Task objective:
Restate the full set of records exactly, word for word.

Task data:
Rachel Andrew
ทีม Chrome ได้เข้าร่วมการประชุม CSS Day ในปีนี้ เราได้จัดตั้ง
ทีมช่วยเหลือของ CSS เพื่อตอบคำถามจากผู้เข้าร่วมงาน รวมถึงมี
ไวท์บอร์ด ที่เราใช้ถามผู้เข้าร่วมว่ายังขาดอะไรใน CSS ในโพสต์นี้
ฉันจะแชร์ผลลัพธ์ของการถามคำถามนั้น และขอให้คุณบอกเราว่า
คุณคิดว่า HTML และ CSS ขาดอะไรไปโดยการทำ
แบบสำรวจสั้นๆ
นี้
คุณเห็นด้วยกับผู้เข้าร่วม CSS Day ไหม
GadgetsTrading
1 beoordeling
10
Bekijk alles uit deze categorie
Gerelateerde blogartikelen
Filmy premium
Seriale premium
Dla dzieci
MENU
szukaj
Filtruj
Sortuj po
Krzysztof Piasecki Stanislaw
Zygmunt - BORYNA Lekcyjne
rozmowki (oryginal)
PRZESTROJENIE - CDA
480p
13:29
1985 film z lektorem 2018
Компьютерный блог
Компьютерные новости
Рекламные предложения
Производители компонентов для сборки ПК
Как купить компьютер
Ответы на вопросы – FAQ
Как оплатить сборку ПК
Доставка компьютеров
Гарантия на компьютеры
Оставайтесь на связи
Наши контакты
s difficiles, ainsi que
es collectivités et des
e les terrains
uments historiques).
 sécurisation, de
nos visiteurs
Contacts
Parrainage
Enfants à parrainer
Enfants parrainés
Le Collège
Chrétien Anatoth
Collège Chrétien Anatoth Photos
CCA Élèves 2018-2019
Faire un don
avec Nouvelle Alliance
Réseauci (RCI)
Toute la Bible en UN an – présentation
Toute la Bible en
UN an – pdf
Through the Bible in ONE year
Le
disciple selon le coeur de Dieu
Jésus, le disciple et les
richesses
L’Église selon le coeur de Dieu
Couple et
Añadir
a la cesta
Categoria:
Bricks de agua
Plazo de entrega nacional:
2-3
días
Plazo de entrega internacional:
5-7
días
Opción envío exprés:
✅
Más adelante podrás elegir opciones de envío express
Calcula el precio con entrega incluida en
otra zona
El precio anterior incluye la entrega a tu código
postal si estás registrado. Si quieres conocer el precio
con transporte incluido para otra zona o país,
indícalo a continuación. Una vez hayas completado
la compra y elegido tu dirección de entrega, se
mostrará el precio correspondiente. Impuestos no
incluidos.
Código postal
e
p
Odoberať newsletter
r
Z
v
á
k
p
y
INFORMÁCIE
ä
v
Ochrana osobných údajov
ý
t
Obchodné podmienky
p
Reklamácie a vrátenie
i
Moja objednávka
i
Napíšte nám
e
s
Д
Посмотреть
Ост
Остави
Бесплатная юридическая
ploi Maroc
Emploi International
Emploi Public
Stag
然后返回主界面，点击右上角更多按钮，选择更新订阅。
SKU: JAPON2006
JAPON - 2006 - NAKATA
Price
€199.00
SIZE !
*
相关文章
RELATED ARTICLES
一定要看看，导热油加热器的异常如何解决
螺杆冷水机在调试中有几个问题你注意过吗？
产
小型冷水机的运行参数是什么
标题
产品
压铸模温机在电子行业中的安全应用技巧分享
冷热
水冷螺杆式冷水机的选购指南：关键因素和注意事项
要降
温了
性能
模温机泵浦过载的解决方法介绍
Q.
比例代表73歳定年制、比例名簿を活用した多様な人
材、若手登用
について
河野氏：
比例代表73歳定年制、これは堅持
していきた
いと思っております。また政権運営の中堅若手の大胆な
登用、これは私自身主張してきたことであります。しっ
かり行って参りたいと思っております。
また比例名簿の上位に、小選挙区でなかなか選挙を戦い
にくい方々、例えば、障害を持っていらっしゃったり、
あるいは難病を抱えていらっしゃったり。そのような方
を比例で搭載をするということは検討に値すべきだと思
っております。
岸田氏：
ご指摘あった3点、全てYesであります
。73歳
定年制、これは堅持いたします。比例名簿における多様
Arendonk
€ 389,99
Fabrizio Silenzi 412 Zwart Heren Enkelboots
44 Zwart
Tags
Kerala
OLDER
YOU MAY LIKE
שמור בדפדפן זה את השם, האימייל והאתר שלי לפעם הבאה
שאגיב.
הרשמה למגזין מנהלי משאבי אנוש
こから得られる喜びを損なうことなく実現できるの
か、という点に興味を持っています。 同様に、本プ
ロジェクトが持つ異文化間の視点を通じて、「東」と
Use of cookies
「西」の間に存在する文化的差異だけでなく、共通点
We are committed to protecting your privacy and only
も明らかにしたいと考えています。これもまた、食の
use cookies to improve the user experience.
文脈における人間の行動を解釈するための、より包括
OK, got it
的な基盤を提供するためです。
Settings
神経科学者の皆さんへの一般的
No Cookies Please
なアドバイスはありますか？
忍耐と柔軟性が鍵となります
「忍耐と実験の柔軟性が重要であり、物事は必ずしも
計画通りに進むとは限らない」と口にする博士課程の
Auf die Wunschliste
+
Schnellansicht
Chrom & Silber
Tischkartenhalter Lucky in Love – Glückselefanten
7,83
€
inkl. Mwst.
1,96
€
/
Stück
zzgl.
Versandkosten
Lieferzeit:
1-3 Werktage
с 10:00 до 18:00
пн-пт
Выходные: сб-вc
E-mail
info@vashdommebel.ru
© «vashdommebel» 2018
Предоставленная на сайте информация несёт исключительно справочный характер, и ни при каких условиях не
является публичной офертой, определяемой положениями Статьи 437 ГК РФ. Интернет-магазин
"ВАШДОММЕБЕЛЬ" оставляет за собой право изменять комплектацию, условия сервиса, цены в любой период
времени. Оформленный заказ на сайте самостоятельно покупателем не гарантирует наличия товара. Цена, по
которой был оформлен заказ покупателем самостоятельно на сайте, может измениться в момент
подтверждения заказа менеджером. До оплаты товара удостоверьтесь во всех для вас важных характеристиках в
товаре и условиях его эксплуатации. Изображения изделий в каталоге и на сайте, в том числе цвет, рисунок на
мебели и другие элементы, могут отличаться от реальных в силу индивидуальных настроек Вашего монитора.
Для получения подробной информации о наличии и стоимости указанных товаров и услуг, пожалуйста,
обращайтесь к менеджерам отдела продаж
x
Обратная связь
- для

Answer space:
Rachel Andrew
ทีม Chrome ได้เข้าร่วมการประชุม CSS Day ในปีนี้ เราได้จัดตั้ง
ทีมช่วยเหลือของ CSS เพื่อตอบคำถามจากผู้เข้าร่วมงาน รวมถึงมี
ไวท์บอร์ด ที่เราใช้ถามผู้เข้าร่วมว่ายังขาดอะไรใน CSS ในโพสต์นี้
ฉันจะแชร์ผลลัพธ์ของการถามคำถามนั้น และขอให้คุณบอกเราว่า
คุณคิดว่า HTML และ CSS ขาดอะไรไปโดยการทำ
แบบสำรวจสั้นๆ
นี้
คุณเห็นด้วยกับผู้เข้าร่วม CSS Day ไหม
GadgetsTrading
1 beoordeling
10
Bekijk alles uit deze categorie
Gerelateerde blogartikelen
Filmy premium
Seriale premium
Dla dzieci
MENU
szukaj
Filtruj
Sortuj po
Krzysztof Piasecki Stanislaw
Zygmunt - BORYNA Lekcyjne
rozmowki (oryginal)
PRZESTROJENIE - CDA
480p
13:29
1985 film z lektorem 2018
Компьютерный блог
Компьютерные новости
Рекламные предложения
Производители компонентов для сборки ПК
Как купить компьютер
Ответы на вопросы – FAQ
Как оплатить сборку ПК
Доставка компьютеров
Гарантия на компьютеры
Оставайтесь на связи
Наши контакты
s difficiles, ainsi que
es collectivités et des
e les terrains
uments historiques).
 sécurisation, de
nos visiteurs
Contacts
Parrainage
Enfants à parrainer
Enfants parrainés
Le Collège
Chrétien Anatoth
Collège Chrétien Anatoth Photos
CCA Élèves 2018-2019
Faire un don
avec Nouvelle Alliance
Réseauci (RCI)
Toute la Bible en UN an – présentation
Toute la Bible en
UN an – pdf
Through the Bible in ONE year
Le
disciple selon le coeur de Dieu
Jésus, le disciple et les
richesses
L’Église selon le coeur de Dieu
Couple et
Añadir
a la cesta
Categoria:
Bricks de agua
Plazo de entrega nacional:
2-3
días
Plazo de entrega internacional:
5-7
días
Opción envío exprés:
✅
Más adelante podrás elegir opciones de envío express
Calcula el precio con entrega incluida en
otra zona
El precio anterior incluye la entrega a tu código
postal si estás registrado. Si quieres conocer el precio
con transporte incluido para otra zona o país,
indícalo a continuación. Una vez hayas completado
la compra y elegido tu dirección de entrega, se
mostrará el precio correspondiente. Impuestos no
incluidos.
Código postal
e
p
Odoberať newsletter
r
Z
v
á
k
p
y
INFORMÁCIE
ä
v
Ochrana osobných údajov
ý
t
Obchodné podmienky
p
Reklamácie a vrátenie
i
Moja objednávka
i
Napíšte nám
e
s
Д
Посмотреть
Ост
Остави
Бесплатная юридическая
ploi Maroc
Emploi International
Emploi Public
Stag
然后返回主界面，点击右上角更多按钮，选择更新订阅。
SKU: JAPON2006
JAPON - 2006 - NAKATA
Price
€199.00
SIZE !
*
相关文章
RELATED ARTICLES
一定要看看，导热油加热器的异常如何解决
螺杆冷水机在调试中有几个问题你注意过吗？
产
小型冷水机的运行参数是什么
标题
产品
压铸模温机在电子行业中的安全应用技巧分享
冷热
水冷螺杆式冷水机的选购指南：关键因素和注意事项
要降
温了
性能
模温机泵浦过载的解决方法介绍
Q.
比例代表73歳定年制、比例名簿を活用した多様な人
材、若手登用
について
河野氏：
比例代表73歳定年制、これは堅持
していきた
いと思っております。また政権運営の中堅若手の大胆な
登用、これは私自身主張してきたことであります。しっ
かり行って参りたいと思っております。
また比例名簿の上位に、小選挙区でなかなか選挙を戦い
にくい方々、例えば、障害を持っていらっしゃったり、
あるいは難病を抱えていらっしゃったり。そのような方
を比例で搭載をするということは検討に値すべきだと思
っております。
岸田氏：
ご指摘あった3点、全てYesであります
。73歳
定年制、これは堅持いたします。比例名簿における多様
Arendonk
€ 389,99
Fabrizio Silenzi 412 Zwart Heren Enkelboots
44 Zwart
Tags
Kerala
OLDER
YOU MAY LIKE
שמור בדפדפן זה את השם, האימייל והאתר שלי לפעם הבאה
שאגיב.
הרשמה למגזין מנהלי משאבי אנוש
こから得られる喜びを損なうことなく実現できるの
か、という点に興味を持っています。 同様に、本プ
ロジェクトが持つ異文化間の視点を通じて、「東」と
Use of cookies
「西」の間に存在する文化的差異だけでなく、共通点
We are committed to protecting your privacy and only
も明らかにしたいと考えています。これもまた、食の
use cookies to improve the user experience.
文脈における人間の行動を解釈するための、より包括
OK, got it
的な基盤を提供するためです。
Settings
神経科学者の皆さんへの一般的
No Cookies Please
なアドバイスはありますか？
忍耐と柔軟性が鍵となります
「忍耐と実験の柔軟性が重要であり、物事は必ずしも
計画通りに進むとは限らない」と口にする博士課程の
Auf die Wunschliste
+
Schnellansicht
Chrom & Silber
Tischkartenhalter Lucky in Love – Glückselefanten
7,83
€
inkl. Mwst.
1,96
€
/
Stück
zzgl.
Versandkosten
Lieferzeit:
1-3 Werktage
с 10:00 до 18:00
пн-пт
Выходные: сб-вc
E-mail
info@vashdommebel.ru
© «vashdommebel» 2018
Предоставленная на сайте информация несёт исключительно справочный характер, и ни при каких условиях не
является публичной офертой, определяемой положениями Статьи 437 ГК РФ. Интернет-магазин
"ВАШДОММЕБЕЛЬ" оставляет за собой право изменять комплектацию, условия сервиса, цены в любой период
времени. Оформленный заказ на сайте самостоятельно покупателем не гарантирует наличия товара. Цена, по
которой был оформлен заказ покупателем самостоятельно на сайте, может измениться в момент
подтверждения заказа менеджером. До оплаты товара удостоверьтесь во всех для вас важных характеристиках в
товаре и условиях его эксплуатации. Изображения изделий в каталоге и на сайте, в том числе цвет, рисунок на
мебели и другие элементы, могут отличаться от реальных в силу индивидуальных настроек Вашего монитора.
Для получения подробной информации о наличии и стоимости указанных товаров и услуг, пожалуйста,
обращайтесь к менеджерам отдела продаж
x
Обратная связь
- для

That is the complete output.